### What the task requires
Please reproduce the lines from the one containing "певица в соц" through the end of the data below exactly as they stand, and omit all pictures.

(Dataset items)
*** Block opens ***
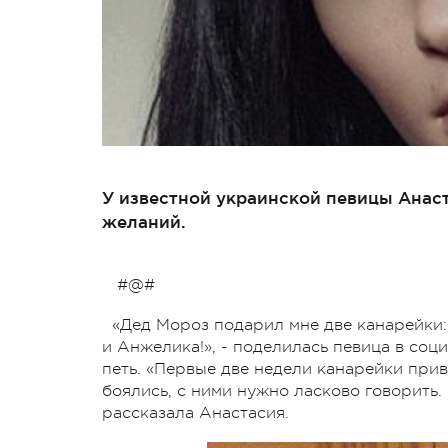
У известной украинской певицы Анаст
желаний.
#@#
«Дед Мороз подарил мне две канарейки: 
и Анжелика!», - поделилась певица в соц
петь. «Первые две недели канарейки прив
боялись, с ними нужно ласково говорить. Н
рассказала Анастасия.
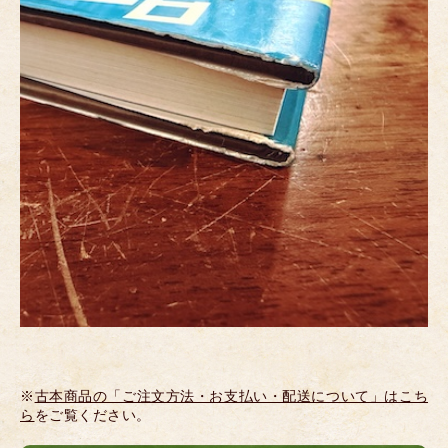
※
古本商品の「ご注文方法・お支払い・配送について」はこち
ら
をご覧ください。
*** Block closes ***
### Final answer
и Анжелика!», - поделилась певица в соц
петь. «Первые две недели канарейки прив
боялись, с ними нужно ласково говорить. Н
рассказала Анастасия.
※
古本商品の「ご注文方法・お支払い・配送について」はこち
ら
をご覧ください。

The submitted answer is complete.